Which lines in the data contain the word "小头直径"? Please copy each of them.

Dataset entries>
=== Section Start ===

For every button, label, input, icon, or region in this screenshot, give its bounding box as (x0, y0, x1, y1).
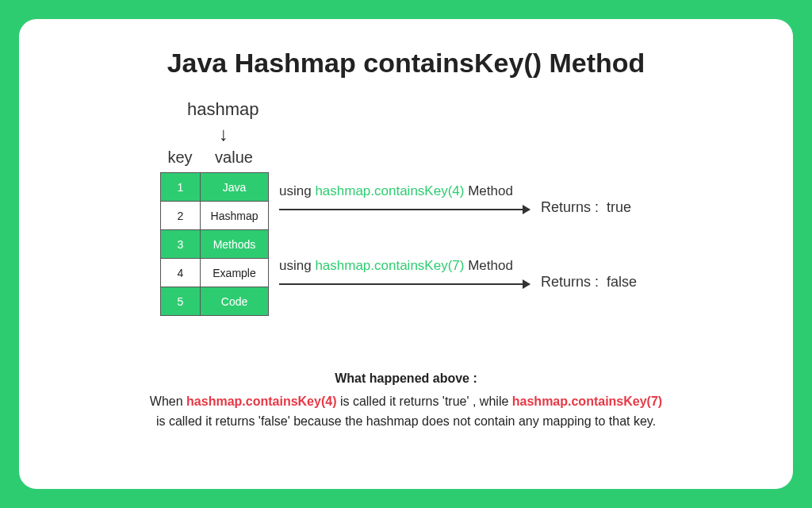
returns-text: Returns : false (541, 274, 637, 291)
content-card: Java Hashmap containsKey() Method hashma… (19, 19, 793, 489)
table-row: 2 Hashmap (161, 202, 269, 230)
method-call-2: using hashmap.containsKey(7) Method Retu… (279, 258, 637, 291)
returns-value: false (607, 274, 637, 290)
returns-label: Returns : (541, 199, 599, 215)
cell-value: Hashmap (201, 202, 269, 230)
table-row: 3 Methods (161, 230, 269, 259)
diagram-area: hashmap ↓ key value 1 Java 2 Hashmap 3 M… (57, 99, 755, 369)
table-row: 5 Code (161, 287, 269, 316)
text-prefix: using (279, 258, 315, 273)
arrow-right-icon (279, 283, 530, 285)
cell-key: 3 (161, 230, 201, 259)
cell-value: Example (201, 259, 269, 287)
explanation-heading: What happened above : (57, 369, 755, 389)
method-code: hashmap.containsKey(4) (315, 183, 464, 198)
text-prefix: using (279, 183, 315, 198)
table-row: 4 Example (161, 259, 269, 287)
cell-key: 1 (161, 173, 201, 202)
method-call-1: using hashmap.containsKey(4) Method Retu… (279, 183, 631, 216)
code-red: hashmap.containsKey(4) (186, 394, 336, 408)
hashmap-table: 1 Java 2 Hashmap 3 Methods 4 Example 5 C… (160, 172, 269, 316)
returns-label: Returns : (541, 274, 599, 290)
text-suffix: Method (464, 258, 512, 273)
method-code: hashmap.containsKey(7) (315, 258, 464, 273)
text: is called it returns 'false' because the… (156, 414, 656, 428)
arrow-right-icon (279, 209, 530, 210)
page-title: Java Hashmap containsKey() Method (57, 48, 755, 79)
down-arrow-icon: ↓ (219, 123, 228, 145)
method-text: using hashmap.containsKey(7) Method (279, 258, 637, 274)
method-text: using hashmap.containsKey(4) Method (279, 183, 631, 199)
cell-key: 2 (161, 202, 201, 230)
table-headers: key value (160, 148, 268, 167)
table-row: 1 Java (161, 173, 269, 202)
cell-value: Code (201, 287, 269, 316)
text: When (150, 394, 186, 408)
returns-value: true (607, 199, 631, 215)
cell-value: Methods (201, 230, 269, 259)
explanation-body: When hashmap.containsKey(4) is called it… (57, 392, 755, 432)
cell-key: 4 (161, 259, 201, 287)
explanation: What happened above : When hashmap.conta… (57, 369, 755, 431)
cell-key: 5 (161, 287, 201, 316)
text: is called it returns 'true' , while (336, 394, 511, 408)
code-red: hashmap.containsKey(7) (512, 394, 662, 408)
text-suffix: Method (464, 183, 512, 198)
header-key: key (160, 148, 200, 167)
cell-value: Java (201, 173, 269, 202)
returns-text: Returns : true (541, 199, 631, 216)
header-value: value (200, 148, 268, 167)
hashmap-label: hashmap (187, 99, 259, 120)
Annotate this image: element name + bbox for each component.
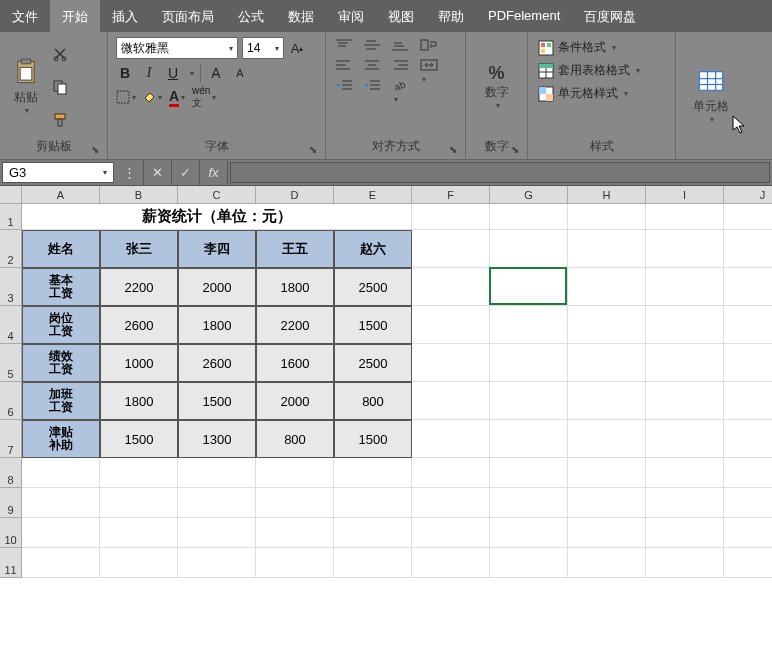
cell-I2[interactable]	[646, 230, 724, 268]
cell-H1[interactable]	[568, 204, 646, 230]
cell-E4[interactable]: 1500	[334, 306, 412, 344]
font-size-select[interactable]: 14▾	[242, 37, 284, 59]
formula-input[interactable]	[230, 162, 770, 183]
fill-color-button[interactable]: ▾	[142, 87, 162, 107]
font-name-select[interactable]: 微软雅黑▾	[116, 37, 238, 59]
cell-C4[interactable]: 1800	[178, 306, 256, 344]
cell-H8[interactable]	[568, 458, 646, 488]
increase-font-button[interactable]: A▴	[288, 38, 306, 58]
cells-button[interactable]: 单元格 ▾	[689, 37, 733, 153]
col-header-C[interactable]: C	[178, 186, 256, 204]
menu-item-6[interactable]: 审阅	[326, 0, 376, 32]
bold-button[interactable]: B	[116, 63, 134, 83]
cell-A5[interactable]: 绩效工资	[22, 344, 100, 382]
row-header-4[interactable]: 4	[0, 306, 22, 344]
align-bottom-button[interactable]	[392, 39, 410, 53]
cell-G11[interactable]	[490, 548, 568, 578]
cell-E11[interactable]	[334, 548, 412, 578]
cell-E9[interactable]	[334, 488, 412, 518]
cut-button[interactable]	[48, 43, 72, 65]
decrease-indent-button[interactable]	[336, 79, 354, 93]
border-button[interactable]: ▾	[116, 87, 136, 107]
cell-E5[interactable]: 2500	[334, 344, 412, 382]
cell-E10[interactable]	[334, 518, 412, 548]
cell-B4[interactable]: 2600	[100, 306, 178, 344]
cell-C6[interactable]: 1500	[178, 382, 256, 420]
cell-E6[interactable]: 800	[334, 382, 412, 420]
cell-J7[interactable]	[724, 420, 772, 458]
align-top-button[interactable]	[336, 39, 354, 53]
col-header-H[interactable]: H	[568, 186, 646, 204]
cell-G10[interactable]	[490, 518, 568, 548]
cell-B7[interactable]: 1500	[100, 420, 178, 458]
align-left-button[interactable]	[336, 59, 354, 73]
cell-C10[interactable]	[178, 518, 256, 548]
cell-D3[interactable]: 1800	[256, 268, 334, 306]
cell-G4[interactable]	[490, 306, 568, 344]
cell-I7[interactable]	[646, 420, 724, 458]
menu-item-8[interactable]: 帮助	[426, 0, 476, 32]
cell-B6[interactable]: 1800	[100, 382, 178, 420]
orientation-button[interactable]: ab▾	[392, 79, 410, 93]
cell-J11[interactable]	[724, 548, 772, 578]
cell-C8[interactable]	[178, 458, 256, 488]
cell-A7[interactable]: 津贴补助	[22, 420, 100, 458]
cell-J1[interactable]	[724, 204, 772, 230]
cell-E3[interactable]: 2500	[334, 268, 412, 306]
cell-A10[interactable]	[22, 518, 100, 548]
row-header-9[interactable]: 9	[0, 488, 22, 518]
font-color-button[interactable]: A▾	[168, 87, 186, 107]
confirm-fx-button[interactable]: ✓	[172, 160, 200, 185]
clipboard-launcher-icon[interactable]: ⬊	[91, 144, 99, 155]
cell-F11[interactable]	[412, 548, 490, 578]
wrap-text-button[interactable]	[420, 39, 438, 53]
cell-F4[interactable]	[412, 306, 490, 344]
row-header-11[interactable]: 11	[0, 548, 22, 578]
cell-J10[interactable]	[724, 518, 772, 548]
row-header-10[interactable]: 10	[0, 518, 22, 548]
row-header-2[interactable]: 2	[0, 230, 22, 268]
cell-H10[interactable]	[568, 518, 646, 548]
cell-J2[interactable]	[724, 230, 772, 268]
cell-F3[interactable]	[412, 268, 490, 306]
cell-C7[interactable]: 1300	[178, 420, 256, 458]
cell-D10[interactable]	[256, 518, 334, 548]
fx-button[interactable]: fx	[200, 160, 228, 185]
table-format-button[interactable]: 套用表格格式▾	[538, 62, 640, 79]
cell-C11[interactable]	[178, 548, 256, 578]
cell-F10[interactable]	[412, 518, 490, 548]
cell-B3[interactable]: 2200	[100, 268, 178, 306]
align-center-button[interactable]	[364, 59, 382, 73]
col-header-D[interactable]: D	[256, 186, 334, 204]
cancel-fx-button[interactable]: ✕	[144, 160, 172, 185]
cell-B9[interactable]	[100, 488, 178, 518]
cell-I5[interactable]	[646, 344, 724, 382]
col-header-A[interactable]: A	[22, 186, 100, 204]
cell-J6[interactable]	[724, 382, 772, 420]
cell-I11[interactable]	[646, 548, 724, 578]
cell-H3[interactable]	[568, 268, 646, 306]
cell-D8[interactable]	[256, 458, 334, 488]
align-right-button[interactable]	[392, 59, 410, 73]
increase-font-a-button[interactable]: A	[207, 63, 225, 83]
menu-item-0[interactable]: 文件	[0, 0, 50, 32]
cell-G3[interactable]	[490, 268, 568, 306]
cell-J5[interactable]	[724, 344, 772, 382]
cell-J9[interactable]	[724, 488, 772, 518]
phonetic-button[interactable]: wén文▾	[192, 87, 216, 107]
cell-G7[interactable]	[490, 420, 568, 458]
cell-B5[interactable]: 1000	[100, 344, 178, 382]
grid[interactable]: 薪资统计（单位：元）姓名张三李四王五赵六基本工资2200200018002500…	[22, 204, 772, 578]
cell-I8[interactable]	[646, 458, 724, 488]
cell-A1[interactable]: 薪资统计（单位：元）	[22, 204, 412, 230]
cell-H5[interactable]	[568, 344, 646, 382]
cell-I9[interactable]	[646, 488, 724, 518]
cell-E2[interactable]: 赵六	[334, 230, 412, 268]
cell-J3[interactable]	[724, 268, 772, 306]
cell-J8[interactable]	[724, 458, 772, 488]
cell-D7[interactable]: 800	[256, 420, 334, 458]
row-header-6[interactable]: 6	[0, 382, 22, 420]
cell-H2[interactable]	[568, 230, 646, 268]
menu-item-1[interactable]: 开始	[50, 0, 100, 32]
cell-F8[interactable]	[412, 458, 490, 488]
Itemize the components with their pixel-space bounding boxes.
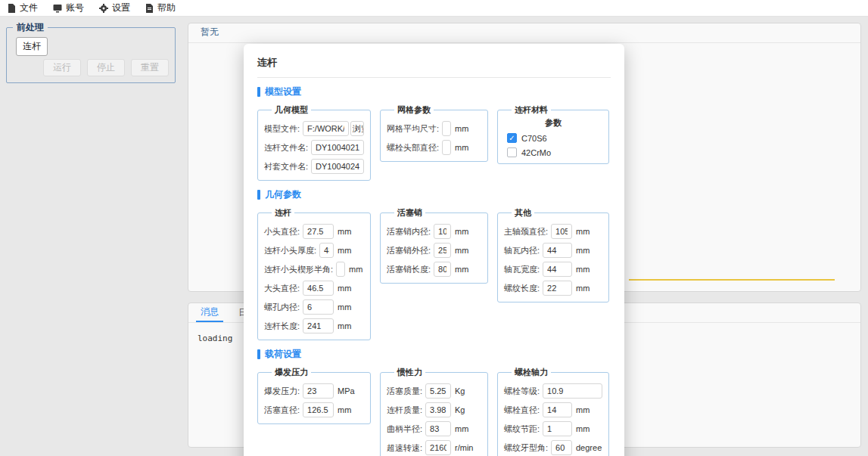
field-row: 模型文件: 浏览 xyxy=(264,121,364,136)
menu-help[interactable]: 帮助 xyxy=(145,2,176,14)
field-row: 活塞销内径: mm xyxy=(387,224,481,239)
field-label: 活塞销外径: xyxy=(387,245,431,256)
field-unit: MPa xyxy=(334,386,364,396)
bolt-force-fieldset: 螺栓轴力 螺栓等级: 螺栓直径: mm 螺纹节距: mm 螺纹牙型角: degr… xyxy=(497,367,609,456)
field-label: 螺纹长度: xyxy=(504,283,540,294)
section-title: 模型设置 xyxy=(265,85,301,98)
workspace-tabbar: 暂无 xyxy=(188,23,860,43)
field-row: 螺栓等级: xyxy=(504,383,602,399)
geometry-model-fieldset: 几何模型 模型文件: 浏览 连杆文件名: 衬套文件名: xyxy=(257,104,371,181)
field-input[interactable] xyxy=(543,383,602,399)
section-geometry-params: 几何参数 xyxy=(257,188,611,201)
field-row: 螺栓头部直径: mm xyxy=(387,140,481,155)
fieldset-legend: 爆发压力 xyxy=(272,367,311,378)
field-input[interactable] xyxy=(543,402,572,417)
field-input[interactable] xyxy=(442,140,451,155)
reset-button[interactable]: 重置 xyxy=(131,59,169,76)
field-input[interactable] xyxy=(543,262,572,277)
field-unit: mm xyxy=(345,265,375,274)
field-input[interactable] xyxy=(303,224,334,239)
dialog-divider xyxy=(257,77,611,78)
bushing-file-name-input[interactable] xyxy=(311,159,364,174)
checkbox-42crmo[interactable] xyxy=(507,147,517,157)
field-input[interactable] xyxy=(551,224,572,239)
field-input[interactable] xyxy=(543,281,572,296)
field-label: 小头直径: xyxy=(264,226,300,237)
pressure-fieldset: 爆发压力 爆发压力: MPa 活塞直径: mm xyxy=(257,367,371,424)
model-file-input[interactable] xyxy=(303,121,349,136)
field-row: 轴瓦宽度: mm xyxy=(504,262,602,277)
field-row: 连杆文件名: xyxy=(264,140,364,155)
field-unit: mm xyxy=(334,302,364,312)
fieldset-legend: 连杆材料 xyxy=(512,104,551,116)
field-row: 衬套文件名: xyxy=(264,159,364,174)
field-unit: mm xyxy=(572,284,602,293)
field-unit: mm xyxy=(572,424,602,433)
material-sub-legend: 参数 xyxy=(504,117,602,129)
field-label: 轴瓦内径: xyxy=(504,245,540,256)
menu-file[interactable]: 文件 xyxy=(8,2,38,14)
tab-message[interactable]: 消息 xyxy=(196,303,223,322)
field-unit: mm xyxy=(451,143,481,152)
menu-file-label: 文件 xyxy=(20,2,38,14)
field-input[interactable] xyxy=(425,383,451,399)
menu-settings[interactable]: 设置 xyxy=(99,2,130,14)
field-input[interactable] xyxy=(303,402,334,417)
field-input[interactable] xyxy=(543,421,572,436)
run-button[interactable]: 运行 xyxy=(43,59,81,76)
field-input[interactable] xyxy=(303,281,334,296)
fieldset-legend: 其他 xyxy=(512,207,534,219)
field-input[interactable] xyxy=(434,224,451,239)
other-fieldset: 其他 主轴颈直径: mm 轴瓦内径: mm 轴瓦宽度: mm 螺纹长度: mm xyxy=(497,207,609,302)
field-input[interactable] xyxy=(543,243,572,258)
help-icon xyxy=(145,4,154,13)
field-label: 爆发压力: xyxy=(264,386,300,397)
material-fieldset: 连杆材料 参数 C70S6 42CrMo xyxy=(497,104,609,164)
field-row: 活塞销外径: mm xyxy=(387,243,481,258)
field-unit: degree xyxy=(572,443,602,452)
field-row: 小头直径: mm xyxy=(264,224,364,239)
field-label: 曲柄半径: xyxy=(387,423,422,435)
rod-file-name-input[interactable] xyxy=(311,140,364,155)
browse-button[interactable]: 浏览 xyxy=(350,121,364,136)
field-unit: Kg xyxy=(451,386,481,396)
field-unit: mm xyxy=(334,321,364,330)
field-input[interactable] xyxy=(303,318,334,333)
field-row: 连杆质量: Kg xyxy=(387,402,481,417)
field-input[interactable] xyxy=(434,262,451,277)
tab-none[interactable]: 暂无 xyxy=(198,22,222,42)
field-label: 模型文件: xyxy=(264,123,300,135)
field-input[interactable] xyxy=(303,299,334,315)
field-unit: mm xyxy=(572,265,602,274)
section-title: 载荷设置 xyxy=(265,348,301,361)
field-unit: mm xyxy=(451,424,481,433)
checkbox-c70s6[interactable] xyxy=(507,133,517,143)
field-input[interactable] xyxy=(551,440,572,455)
field-input[interactable] xyxy=(434,243,451,258)
field-input[interactable] xyxy=(303,383,334,399)
field-row: 轴瓦内径: mm xyxy=(504,243,602,258)
field-label: 螺纹牙型角: xyxy=(504,442,548,454)
material-option: 42CrMo xyxy=(507,147,602,157)
field-input[interactable] xyxy=(442,121,451,136)
field-row: 活塞销长度: mm xyxy=(387,262,481,277)
field-input[interactable] xyxy=(425,402,451,417)
field-input[interactable] xyxy=(425,421,451,436)
rod-button[interactable]: 连杆 xyxy=(16,37,48,56)
field-unit: mm xyxy=(572,227,602,236)
field-unit: mm xyxy=(451,265,481,274)
fieldset-legend: 活塞销 xyxy=(394,207,425,219)
load-settings-row: 爆发压力 爆发压力: MPa 活塞直径: mm 惯性力 活塞质量: Kg 连杆质… xyxy=(257,367,611,456)
field-unit: mm xyxy=(451,124,481,133)
field-unit: mm xyxy=(572,246,602,255)
material-option: C70S6 xyxy=(507,133,602,143)
field-input[interactable] xyxy=(319,243,334,258)
menu-account[interactable]: 账号 xyxy=(53,2,84,14)
checkbox-label: 42CrMo xyxy=(521,148,551,157)
fieldset-legend: 几何模型 xyxy=(272,104,311,116)
field-row: 活塞质量: Kg xyxy=(387,383,481,399)
field-input[interactable] xyxy=(425,440,451,455)
field-input[interactable] xyxy=(336,262,345,277)
section-accent-bar xyxy=(257,349,260,359)
stop-button[interactable]: 停止 xyxy=(87,59,125,76)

=== Section End ===

Response below>
field-label: 小头直径: xyxy=(264,226,300,237)
field-row: 小头直径: mm xyxy=(264,224,364,239)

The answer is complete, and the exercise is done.